Saved entries:
*** Block opens ***

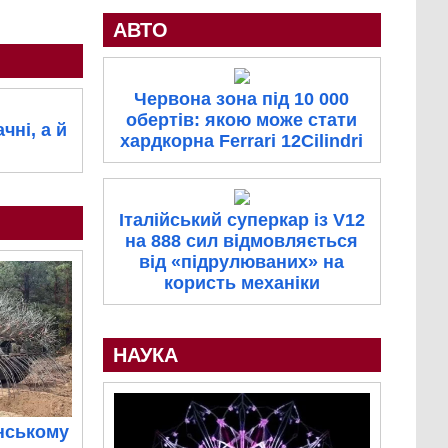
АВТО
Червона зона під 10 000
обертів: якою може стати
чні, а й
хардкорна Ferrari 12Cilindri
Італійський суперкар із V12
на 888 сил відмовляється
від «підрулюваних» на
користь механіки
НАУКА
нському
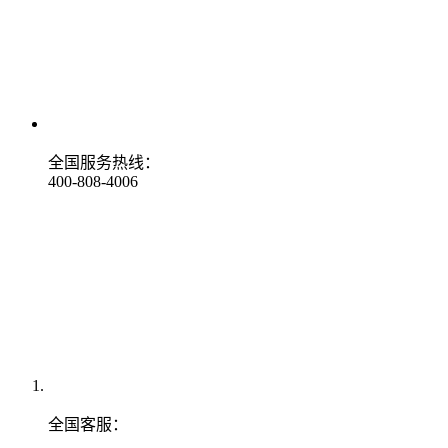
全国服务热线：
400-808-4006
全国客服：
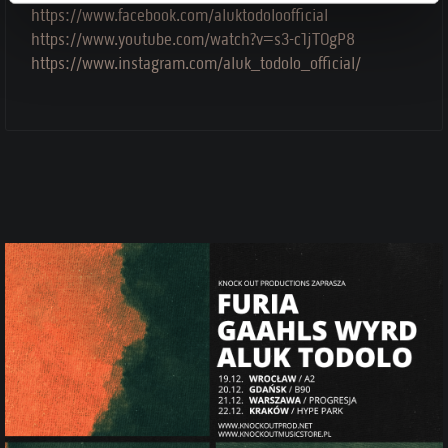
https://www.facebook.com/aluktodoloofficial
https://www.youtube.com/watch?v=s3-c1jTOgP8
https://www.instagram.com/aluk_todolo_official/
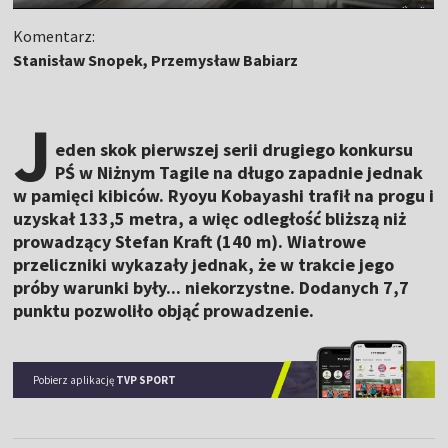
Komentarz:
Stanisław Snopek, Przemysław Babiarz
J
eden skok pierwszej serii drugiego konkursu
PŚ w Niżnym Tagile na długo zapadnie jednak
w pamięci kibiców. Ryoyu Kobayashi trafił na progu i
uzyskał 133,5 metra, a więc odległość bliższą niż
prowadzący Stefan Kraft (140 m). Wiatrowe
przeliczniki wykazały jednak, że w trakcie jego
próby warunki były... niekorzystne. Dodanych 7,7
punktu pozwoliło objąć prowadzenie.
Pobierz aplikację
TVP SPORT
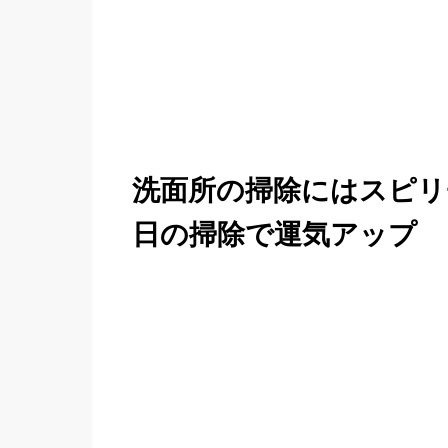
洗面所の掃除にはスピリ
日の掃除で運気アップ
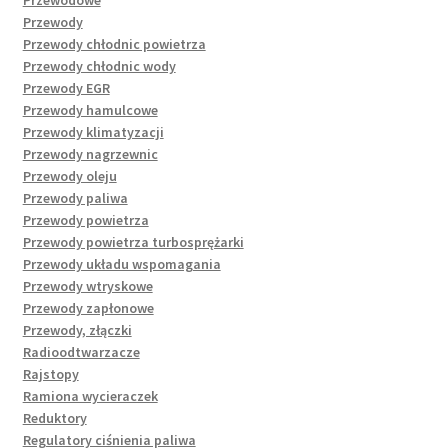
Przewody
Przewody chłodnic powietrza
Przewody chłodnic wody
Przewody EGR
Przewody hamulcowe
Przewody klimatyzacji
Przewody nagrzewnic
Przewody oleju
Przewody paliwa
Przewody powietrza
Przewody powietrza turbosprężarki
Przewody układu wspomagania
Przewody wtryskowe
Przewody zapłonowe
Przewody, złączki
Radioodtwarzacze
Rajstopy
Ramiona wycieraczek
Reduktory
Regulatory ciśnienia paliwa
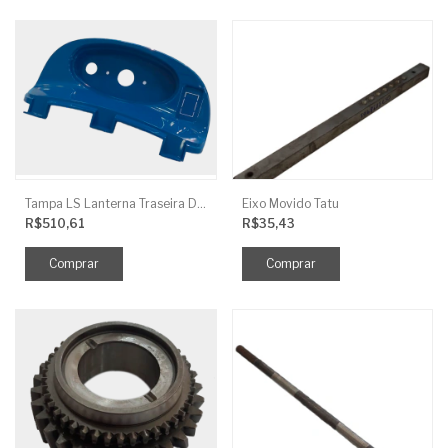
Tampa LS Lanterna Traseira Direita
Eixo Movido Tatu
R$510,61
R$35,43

*** Block closes ***

Omit every image. Quote each record exactly.

Response area:
АВТО
Червона зона під 10 000
обертів: якою може стати
чні, а й
хардкорна Ferrari 12Cilindri
Італійський суперкар із V12
на 888 сил відмовляється
від «підрулюваних» на
користь механіки
НАУКА
нському
全国服务热线：
400-808-4006
全国客服：
https://www.facebook.com/aluktodoloofficial
https://www.youtube.com/watch?v=s3-c1jTOgP8
https://www.instagram.com/aluk_todolo_official/
Komentarz:
Stanisław Snopek, Przemysław Babiarz
J
eden skok pierwszej serii drugiego konkursu
PŚ w Niżnym Tagile na długo zapadnie jednak
w pamięci kibiców. Ryoyu Kobayashi trafił na progu i
uzyskał 133,5 metra, a więc odległość bliższą niż
prowadzący Stefan Kraft (140 m). Wiatrowe
przeliczniki wykazały jednak, że w trakcie jego
próby warunki były... niekorzystne. Dodanych 7,7
punktu pozwoliło objąć prowadzenie.
Pobierz aplikację
TVP SPORT
洗面所の掃除にはスピリ
日の掃除で運気アップ
Przewody
Przewody chłodnic powietrza
Przewody chłodnic wody
Przewody EGR
Przewody hamulcowe
Przewody klimatyzacji
Przewody nagrzewnic
Przewody oleju
Przewody paliwa
Przewody powietrza
Przewody powietrza turbosprężarki
Przewody układu wspomagania
Przewody wtryskowe
Przewody zapłonowe
Przewody, złączki
Radioodtwarzacze
Rajstopy
Ramiona wycieraczek
Reduktory
Regulatory ciśnienia paliwa
Tampa LS Lanterna Traseira Direita
Eixo Movido Tatu
R$510,61
R$35,43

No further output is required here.